Bockenhauer Detlef, van't Hoff William, Chernin Gil, Heeringa Saskia F, Sebire Neil J
Nephrology, Great Ormond Street Hospital for Children NHS Trust, Great Ormond Street, London, WC1N 3JH, UK.
Pediatr Nephrol. 2009 Jul;24(7):1399-401. doi: 10.1007/s00467-009-1135-8. Epub 2009 Feb 11.

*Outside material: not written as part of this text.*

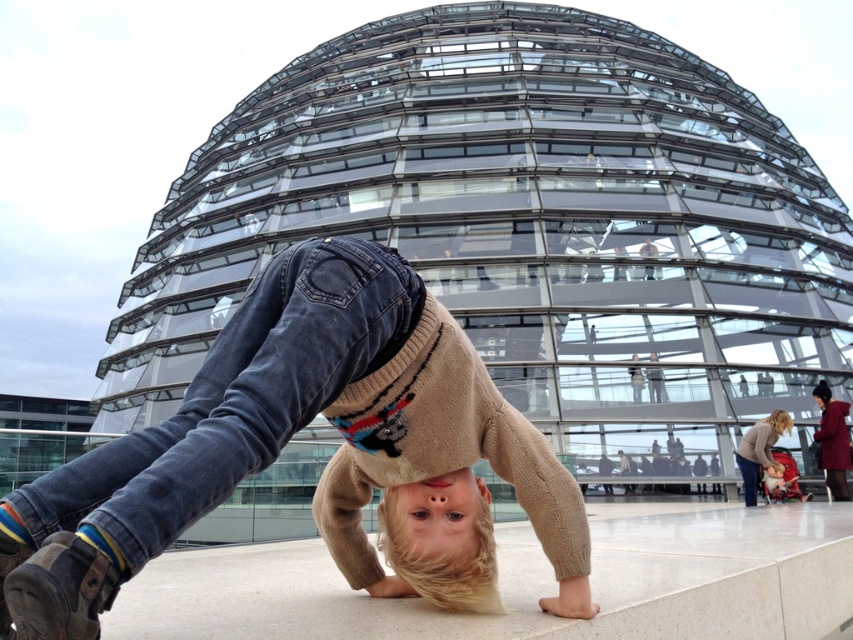 You are a photographer trying to capture both the knitted sweater at center and the light brown sweater at lower right in the same frame. Given that your camera has a maximum zoom range of 10 meters, can you fit both objects into the photo without moving closer?

The knitted sweater at center and light brown sweater at lower right are 26.53 meters apart from each other, which exceeds the camera maximum zoom range of 10 meters. Therefore, you cannot fit both objects into the photo without moving closer.

You are a photographer trying to capture the child in the handstand. You notice the blonde hair at center and the light brown sweater at lower right. Which object is covering the other?

The blonde hair at center is positioned over light brown sweater at lower right, so the hair is covering the sweater.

Wilms' tumour suppressor gene 1 (WT1) encodes a transcription factor required for normal development of the genitourinary system. In the kidney, mutations in WT1 can cause diffuse mesangial sclerosis or focal segmental glomerulosclerosis. Here, we report on a girl with a mutation in WT1, who developed membranoproliferative glomerulonephritis (MPGN) 3 years after completion of treatment for Wilms' tumour. This finding extends the spectrum of glomerular disease seen with WT1 mutations and could have implications for the screening of children with MPGN.
威尔姆斯肿瘤抑制基因1(WT1)编码一种泌尿生殖系统正常发育所需的转录因子。在肾脏中,WT1突变可导致弥漫性系膜硬化或局灶节段性肾小球硬化。在此,我们报告一名患有WT1突变的女孩,她在完成威尔姆斯肿瘤治疗3年后发生了膜增生性肾小球肾炎(MPGN)。这一发现扩展了WT1突变所见肾小球疾病的范围,可能对MPGN患儿的筛查具有重要意义。